So, for Self-Driving, I expect it to avoid hitting rubber traffic cones that redirect traffic in construction zones and the results should be repeatable.

It's a matter whether the system works or not.

When we have to guess that it will work in future or to use trust, that is not the same as repeatability in science.

It's a bet, hope...!
 
Joe Customer-accessible Level 5?

Heeheehohohahaheeheehohoho!

Bwhahahahahahahahaha*hic*!

Without restrictions as to road type and jurisdiction and without failure? Greater than 5 years for sure.

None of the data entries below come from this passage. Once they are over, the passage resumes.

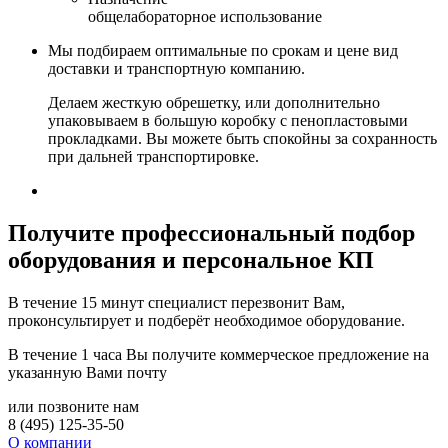
общелабораторное использование
Мы подбираем оптимальные по срокам и цене вид
доставки и транспортную компанию.
Делаем жесткую обрешетку, или дополнительно
упаковываем в большую коробку с пенопластовыми
прокладками. Вы можете быть спокойны за сохранность
при дальней транспортировке.
Получите
профессиональный подбор
оборудования и персональное КП
В течение 15 минут специалист перезвонит Вам,
проконсультирует и подберёт необходимое оборудование.
В течение 1 часа Вы получите
коммерческое предложение
на
указанную Вами почту
или позвоните нам
8 (495) 125-35-50
О компании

Level 5 for limited use cases with all sorts of disclaimers and caveats?

Soon.

*polite cough*
 
  • Like
Reactions: cwerdna
Level 5 for limited use cases with all sorts of disclaimers and caveats?

Soon.

*polite cough*
That would by definition be somewhere between lvl 3 and 4 :p

@Topic
5+ years, and If there`d been a 10+ years I´d probably have voted that.
I can see lvl 4 in the next 5 years maybe, but full autonomy in all cases....well I kinda expect that to take a while longer.

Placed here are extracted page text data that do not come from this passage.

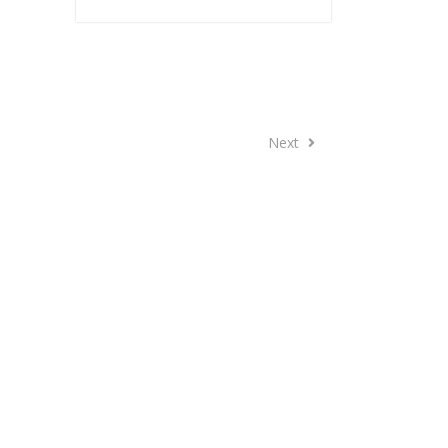
Next
Next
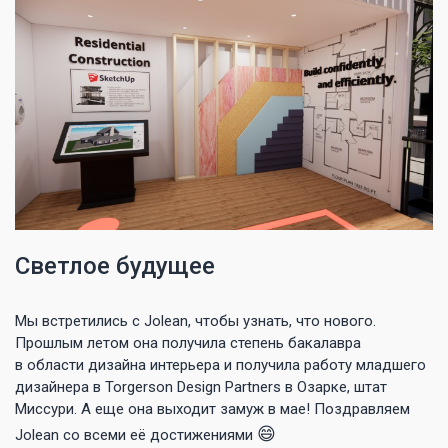
Светлое будущее
Мы встретились с Jolean, чтобы узнать, что нового.
Прошлым летом она получила степень бакалавра
в области дизайна интерьера и получила работу младшего
дизайнера в Torgerson Design Partners в Озарке, штат
Миссури. А еще она выходит замуж в мае! Поздравляем
😄
Jolean со всеми её достижениями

I´d be seriously happy to be completely wrong here, though.
 
  • Helpful
Reactions: TaoJones
Level 5... aka all roads all conditions >5 years.
I think they probably get FSD on freeways/motorways etc (aka Level 4) in <5 years. That will mean you can ask the car to drive on freeway but you take over on local roads.... thats a big chunk of time in many long distance and a large number of short distance drives. I'd be happy with that - I really dislike that type of monotonous driving.
 
You want to work while driving, that happened long ago with Autopilot. FSD is a ways off, but guaranteed at purchase.

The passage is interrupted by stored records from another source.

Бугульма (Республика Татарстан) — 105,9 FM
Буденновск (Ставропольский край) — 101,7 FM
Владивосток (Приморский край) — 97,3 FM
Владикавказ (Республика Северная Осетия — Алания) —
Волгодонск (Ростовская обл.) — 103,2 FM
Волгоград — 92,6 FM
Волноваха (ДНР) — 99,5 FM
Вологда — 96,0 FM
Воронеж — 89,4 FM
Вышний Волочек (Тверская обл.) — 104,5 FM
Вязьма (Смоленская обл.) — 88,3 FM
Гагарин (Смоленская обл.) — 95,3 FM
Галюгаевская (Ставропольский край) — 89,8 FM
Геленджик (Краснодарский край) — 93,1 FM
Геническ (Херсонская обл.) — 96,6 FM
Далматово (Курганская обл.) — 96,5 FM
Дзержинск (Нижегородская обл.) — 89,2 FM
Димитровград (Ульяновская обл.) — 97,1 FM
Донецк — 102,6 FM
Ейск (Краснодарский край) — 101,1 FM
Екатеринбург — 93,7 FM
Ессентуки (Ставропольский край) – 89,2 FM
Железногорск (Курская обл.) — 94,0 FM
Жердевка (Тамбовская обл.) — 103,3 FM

Wifey and I travel about 50 miles to her doctor every Wed. Once in the carpool lane the drive is bumper to bumper up to 80 mph and down to full stops, no lane changes. I get out the laptop for an hour after setting the "laptop" as driver to re-position seat, steering and mirrors. I still don't have 100% trust although Nicki has never failed me so not as productive as at the office.
You don't need 100% level 5 to work while driving, just 100% autonomous driving some of the time.